Other species have been found to be genetically structured at neutral loci across the North Sea–Baltic Sea transition area (for example cod Nielsen et al., 2003; turbot Nielsen et al., 2004). The results from the present study could indicate that these signals are caused by reductions in gene flow due to local selection in the two areas. Future studies focusing on markers under selection in these species may clarify if this is indeed the case.

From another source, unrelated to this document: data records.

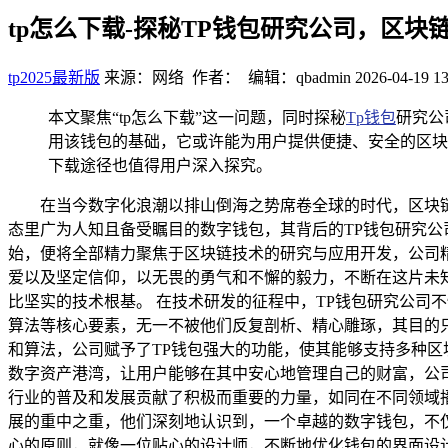
tp怎么下载-探秘TP钱包研究公司，区块
tp2025最新版
来源：网络 作者： 编辑：qbadmin
2026-04-19 13
本文聚焦“tp怎么下载”这一问题，同时探秘
Tp钱包
研究公
用该钱包的基础，它或许能为用户提供便捷、安全的区块
下载途径也值得用户深入探究。
在当今数字化浪潮以排山倒海之势席卷全球的时代，区块
态里广为人知且备受瞩目的数字钱包，其背后的TP钱包研究公
始，便将全部精力聚焦于区块链技术的研究与应用开发，公司
爱以及坚定信仰，以无畏的勇气和不懈的毅力，不断在这片未
比坚实的技术根基。 在技术研发的征程中，TP钱包研究公司
算法等核心要素，无一不被他们反复剖析、精心雕琢，其目的
和算法，公司赋予了TP钱包强大的功能，使其能够支持多种
数字资产港湾，让用户能够在其中安心地管理自己的财富，公
行业的普及和发展贡献了积极而重要的力量，如同在不同领域播
展的重中之重，他们深刻地认识到，一个卓越的数字钱包，不
心的原则，就像一位贴心的设计师，不断地优化钱包的界面设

Potential influence of confounding factors

The use of different marker types in the present study could introduce statistical and interpretational problems, particularly related to downward bias of microsatellite divergence between the North and Baltic Seas caused by for example, size homoplasy (Estoup et al., 2002) and departure from migration-drift equilibrium (see for example Pogson et al., 2001). However, these mechanisms would be expected to affect all population comparisons and not just populations in the North Sea–Baltic Sea transition area. The fact that several populations of flounder appear to be neutrally structured (for example, pairwise microsatellite FST′ values above 0.1, see Figure 3) suggests that the microsatellites applied in this study do not suffer seriously from size homoplasy and that time has been sufficient to allow neutral structuring to build up among populations. It therefore seems likely that the low microsatellite divergence reflects high levels of gene flow rather than non-equilibrium situations or microsatellite mutational mechanisms. Finally, it should be noted that ascertainment bias could have influenced the observed pattern of variation in Hsc70. However, the Hsc70 polymorphism was initially identified in several individuals from different populations and the deletion was originally identified in populations where it later turned out to be present at low frequencies. Furthermore, as evidenced by the microsatellite data set, the populations which are grouping with respect to Hsc70 apparently belong to very different population components within the species. Thus, it seems unlikely that ascertainment bias should have influenced the results substantially.

Conclusions

The results from this study strongly suggest adaptive evolution even in a background of high levels of gene flow over relatively short geographical distances. Since many marine fishes demonstrate very low levels of neutral genetic differentiation, local adaptations may be much more widespread in the marine environment than previously believed from evaluating the distinctness of marine fish populations from neutral markers alone. Still, there is a need for further studies confirming the generality of the patterns observed here. Such knowledge of the scale and magnitude of local adaptations in marine fishes is central to improve our understanding of how evolution operates in the sea. Furthermore, knowledge of the genetic basis of local adaptation will add to our ability to manage biodiversity efficiently in relation to human impact such as exploitation and global warming by improving our ability to predict how the distribution and abundance of species will change in response to human-mediated evolutionary forces.